** WHAT NEEDS TO BE DONE **
Which lines of the entries below hold the word "konsep"? Report each of them.

** GIVEN DATA **
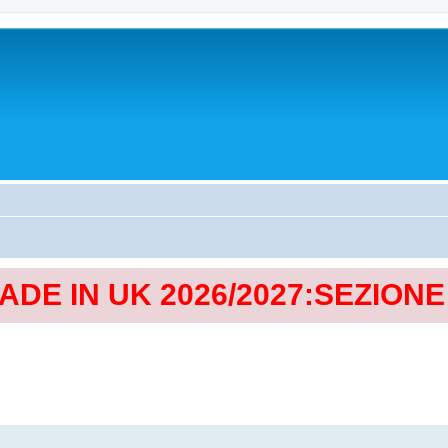
MADE IN UK 2026/2027:SEZION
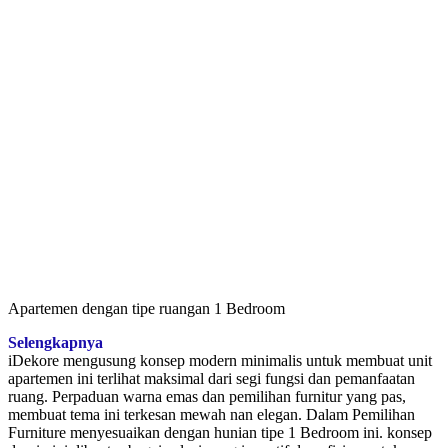
Apartemen dengan tipe ruangan 1 Bedroom
Selengkapnya
iDekore mengusung konsep modern minimalis untuk membuat unit
apartemen ini terlihat maksimal dari segi fungsi dan pemanfaatan
ruang. Perpaduan warna emas dan pemilihan furnitur yang pas,
membuat tema ini terkesan mewah nan elegan. Dalam Pemilihan
Furniture menyesuaikan dengan hunian tipe 1 Bedroom ini. konsep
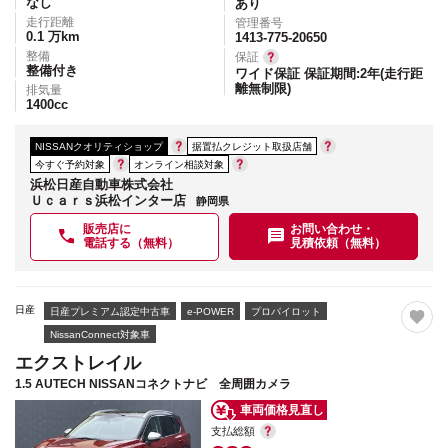
なし
あり
走行距離
管理番号
0.1
万km
1413-775-20650
整備
保証
整備付き
ワイド保証 保証期間:2年(走行距
離無制限)
排気量
1400
cc
NISSANクオリティショップ
据置払クレジット取扱店舗
今すぐ予約対象
オンライン相談対象
浜松日産自動車株式会社
Ｕｃａｒｓ浜松インター店
静岡県
販売店に
お問い合わせ・
電話する（無料）
見積依頼（無料）
日産
日産プレミアム認定中古車
e-POWER
プロパイロット
NissanConnect対象車
エクストレイル
1.5 AUTECH NISSANコネクトナビ 全周囲カメラ
車両価格見直し
支払総額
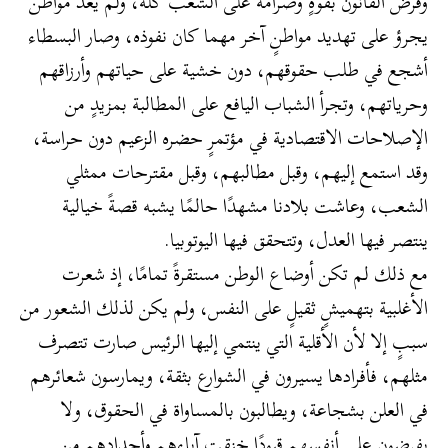
وفُرض القانون بقوةٍ وصرامة على الشعب كله، ولم يعد مواطن
يجرؤ على تهديد مواطنٍ آخر مهما كان نفوذه، وصار البسطاء
أشجع في طلب حقوقهم، دون خشية على حياتهم وأرزاقهم
وحرياتهم، وتجرأ الشباب اليافع على المطالبة بمزيدٍ من
الإصلاحات الاقتصادية في مؤتمرٍ حضره الزعيم دون حراسة،
وقد استمع إليهم، وقبل مطالبهم، وقبل مقترحات ممثلي
الشعب، وعاشت بلادنا مشهدًا حالمًا يشبه قصةً خيالية
ينتصر فيها العدل، وتتحقق فيها اليوتوبيا.
مع ذلك لم تكن أوضاع الوطن مستقرةً تمامًا، إذ شعرت
الأغلبية بتهميشٍ ثقيلٍ على النفس، ولم يكن لذلك الشعور من
سببٍ إلا لأن الأقلية التي ينتمي إليها الرئيس صارت تتصرف
مثلهم، فأفرادها يسيرون في الشوارع بثقة، ويمارسون شعائرهم
في العلن بشجاعة، ويطالبون بالمساواة في الحقوق، ولا
يفرضون على أنفسهم قيودًا خنقت آباءهم وأجدادهم من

** WRITTEN ANSWER **
iDekore mengusung konsep modern minimalis untuk membuat unit
Furniture menyesuaikan dengan hunian tipe 1 Bedroom ini. konsep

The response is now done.